WHAT NEEDS TO BE DONE:
Give back exactly the stretch of data below from the line holding "une source d’inspiration" through the line holding "cherchent de plus", both ends included, and leave the remaining lines out.

EXERCISE DATA:

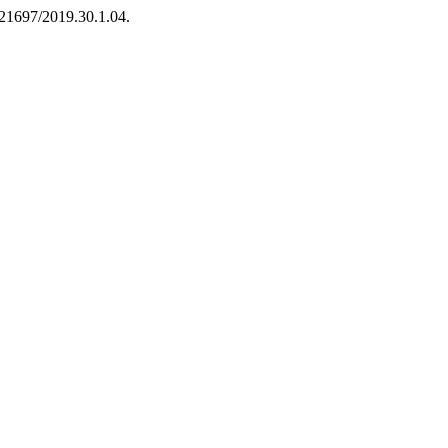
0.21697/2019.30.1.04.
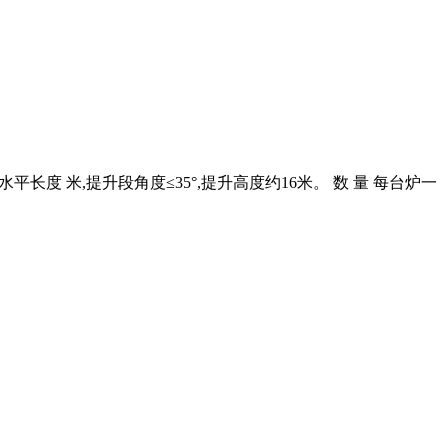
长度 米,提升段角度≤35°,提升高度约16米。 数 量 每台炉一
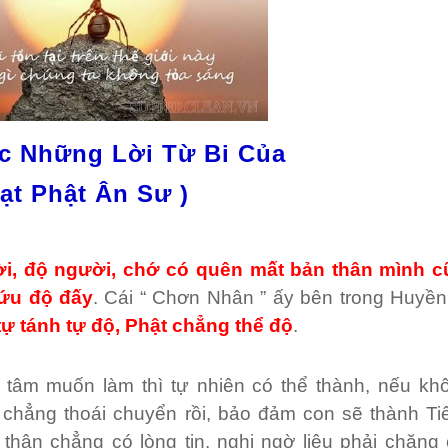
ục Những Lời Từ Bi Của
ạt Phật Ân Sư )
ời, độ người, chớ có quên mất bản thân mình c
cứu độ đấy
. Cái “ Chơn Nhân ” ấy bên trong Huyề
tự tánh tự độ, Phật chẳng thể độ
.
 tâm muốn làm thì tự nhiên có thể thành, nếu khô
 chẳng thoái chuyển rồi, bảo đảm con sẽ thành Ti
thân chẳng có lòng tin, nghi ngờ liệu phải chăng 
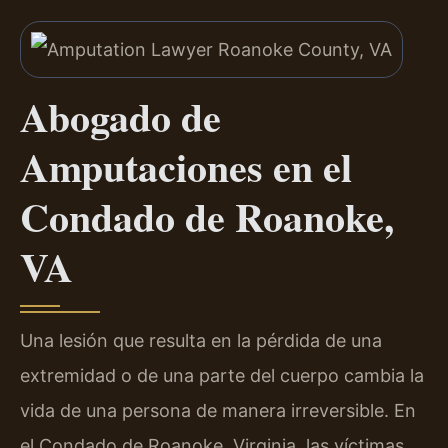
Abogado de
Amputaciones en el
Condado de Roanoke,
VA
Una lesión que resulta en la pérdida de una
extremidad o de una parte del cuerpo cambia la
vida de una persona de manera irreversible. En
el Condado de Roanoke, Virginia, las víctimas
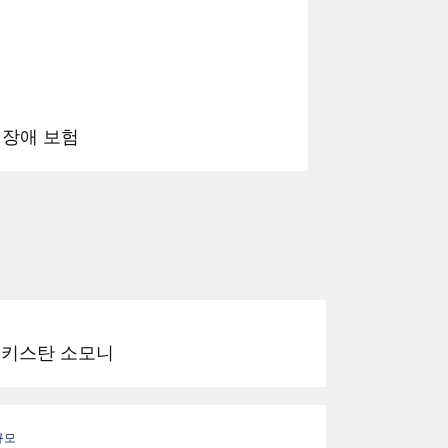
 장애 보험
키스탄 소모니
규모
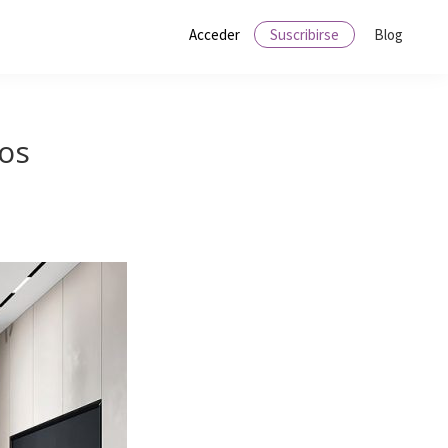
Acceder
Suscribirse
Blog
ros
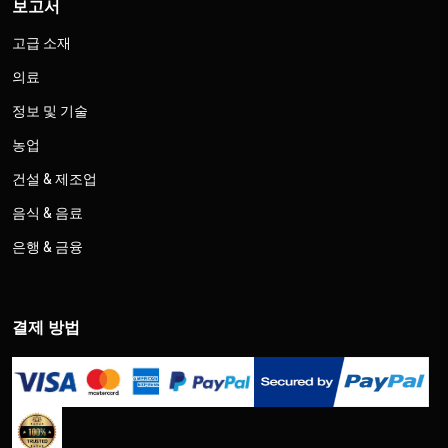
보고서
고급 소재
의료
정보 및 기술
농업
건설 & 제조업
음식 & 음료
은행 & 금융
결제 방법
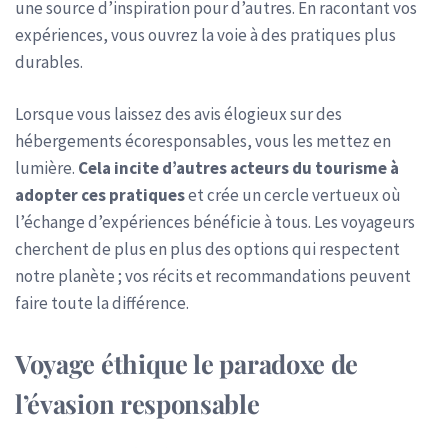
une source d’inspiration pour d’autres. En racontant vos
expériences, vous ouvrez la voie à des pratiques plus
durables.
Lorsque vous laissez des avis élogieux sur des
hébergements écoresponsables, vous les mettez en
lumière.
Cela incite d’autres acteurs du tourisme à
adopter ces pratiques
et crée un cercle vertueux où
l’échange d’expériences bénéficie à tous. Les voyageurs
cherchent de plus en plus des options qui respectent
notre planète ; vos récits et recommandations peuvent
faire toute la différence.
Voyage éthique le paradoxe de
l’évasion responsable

EXERCISE RESULT:
une source d’inspiration pour d’autres. En racontant vos
expériences, vous ouvrez la voie à des pratiques plus
durables.
Lorsque vous laissez des avis élogieux sur des
hébergements écoresponsables, vous les mettez en
lumière.
Cela incite d’autres acteurs du tourisme à
adopter ces pratiques
et crée un cercle vertueux où
l’échange d’expériences bénéficie à tous. Les voyageurs
cherchent de plus en plus des options qui respectent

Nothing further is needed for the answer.